(Records drawn from a dataset)
★ ★ ★ ★ ★
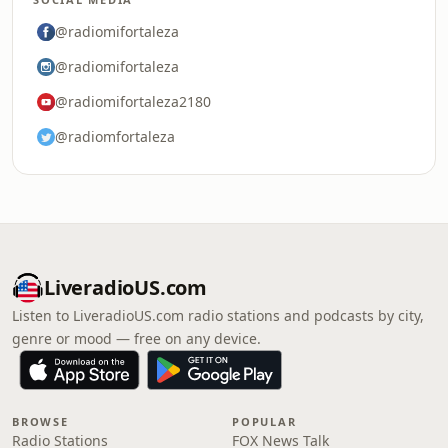
@radiomifortaleza
@radiomifortaleza
@radiomifortaleza2180
@radiomfortaleza
LiveradioUS.com
Listen to LiveradioUS.com radio stations and podcasts by city,
genre or mood — free on any device.
BROWSE
POPULAR
Radio Stations
FOX News Talk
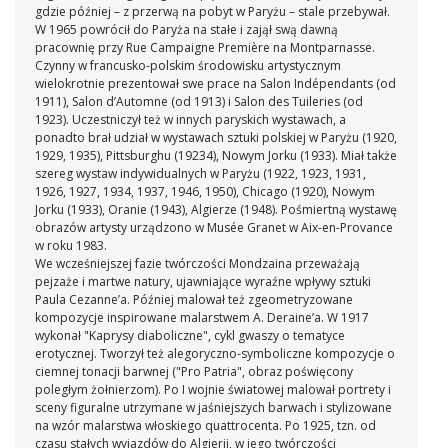
gdzie później – z przerwą na pobyt w Paryżu – stale przebywał.
W 1965 powrócił do Paryża na stałe i zajął swą dawną
pracownię przy Rue Campaigne Première na Montparnasse.
Czynny w francusko-polskim środowisku artystycznym
wielokrotnie prezentował swe prace na Salon Indépendants (od
1911), Salon d’Automne (od 1913) i Salon des Tuileries (od
1923). Uczestniczył też w innych paryskich wystawach, a
ponadto brał udział w wystawach sztuki polskiej w Paryżu (1920,
1929, 1935), Pittsburghu (19234), Nowym Jorku (1933). Miał także
szereg wystaw indywidualnych w Paryżu (1922, 1923, 1931,
1926, 1927, 1934, 1937, 1946, 1950), Chicago (1920), Nowym
Jorku (1933), Oranie (1943), Algierze (1948). Pośmiertną wystawę
obrazów artysty urządzono w Musée Granet w Aix-en-Provance
w roku 1983.
We wcześniejszej fazie twórczości Mondzaina przeważają
pejzaże i martwe natury, ujawniające wyraźne wpływy sztuki
Paula Cezanne’a. Później malował też zgeometryzowane
kompozycje inspirowane malarstwem A. Deraine’a. W 1917
wykonał "Kaprysy diaboliczne", cykl gwaszy o tematyce
erotycznej. Tworzył też alegoryczno-symboliczne kompozycje o
ciemnej tonacji barwnej ("Pro Patria", obraz poświęcony
poległym żołnierzom). Po I wojnie światowej malował portrety i
sceny figuralne utrzymane w jaśniejszych barwach i stylizowane
na wzór malarstwa włoskiego quattrocenta. Po 1925, tzn. od
czasu stałych wyjazdów do Algierii, w jego twórczości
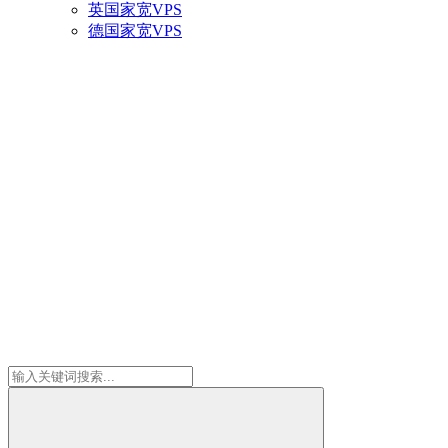
英国家宽VPS
德国家宽VPS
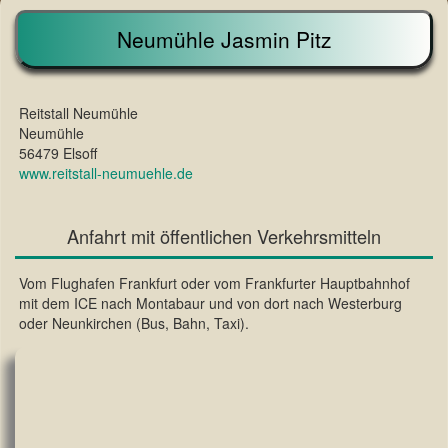
Neumühle Jasmin Pitz
Reitstall Neumühle
Neumühle
56479 Elsoff
www.reitstall-neumuehle.de
Anfahrt mit öffentlichen Verkehrsmitteln
Vom Flughafen Frankfurt oder vom Frankfurter Hauptbahnhof
mit dem ICE nach Montabaur und von dort nach Westerburg
oder Neunkirchen (Bus, Bahn, Taxi).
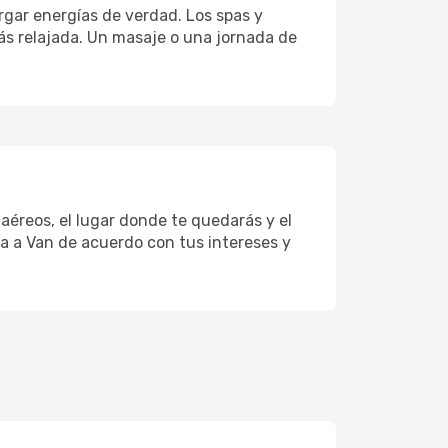
gar energías de verdad. Los spas y
ás relajada. Un masaje o una jornada de
aéreos, el lugar donde te quedarás y el
ta a Van de acuerdo con tus intereses y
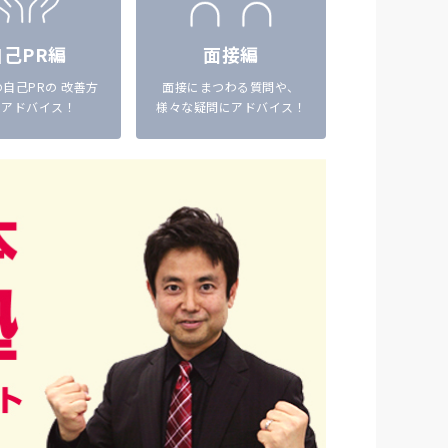
自己PR編
面接編
自己PRの 改善方
面接にまつわる質問や、
をアドバイス！
様々な疑問にアドバイス！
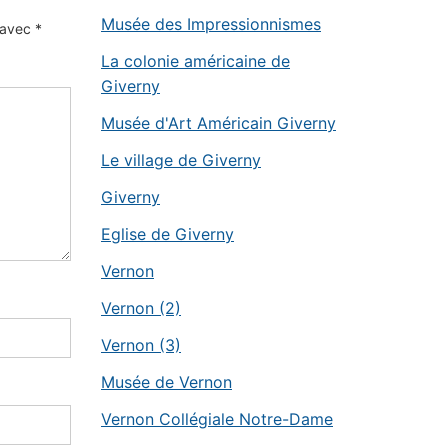
Musée des Impressionnismes
s avec
*
La colonie américaine de
Giverny
Musée d'Art Américain Giverny
Le village de Giverny
Giverny
Eglise de Giverny
Vernon
Vernon (2)
Vernon (3)
Musée de Vernon
Vernon Collégiale Notre-Dame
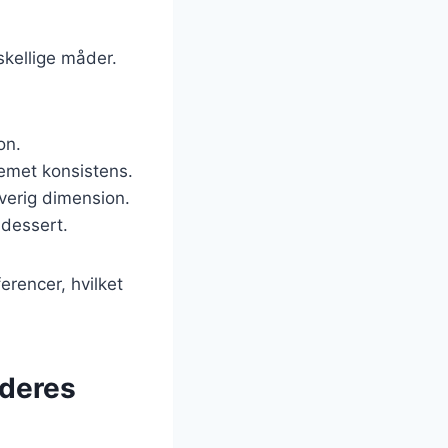
kellige måder.
on.
emet konsistens.
rverig dimension.
 dessert.
erencer, hvilket
 deres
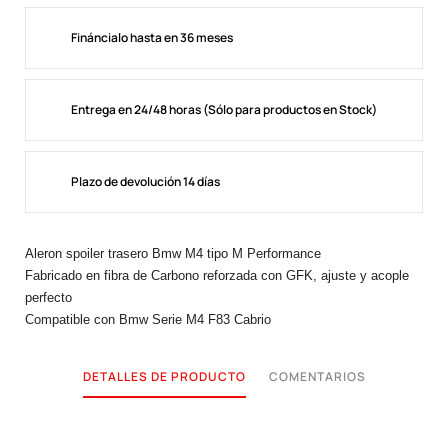
Fináncialo hasta en 36 meses
Entrega en 24/48 horas (Sólo para productos en Stock)
Plazo de devolución 14 días
Aleron spoiler trasero Bmw M4 tipo M Performance
Fabricado en fibra de Carbono reforzada con GFK, ajuste y acople
perfecto
Compatible con Bmw Serie M4 F83 Cabrio
DETALLES DE PRODUCTO
COMENTARIOS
★ ★ ★ ★ ★
TASK TO CARRY OUT: Every line that contains the string "Jorku" should be copied from the entries.

ANSWER:
1929, 1935), Pittsburghu (19234), Nowym Jorku (1933). Miał także
Jorku (1933), Oranie (1943), Algierze (1948). Pośmiertną wystawę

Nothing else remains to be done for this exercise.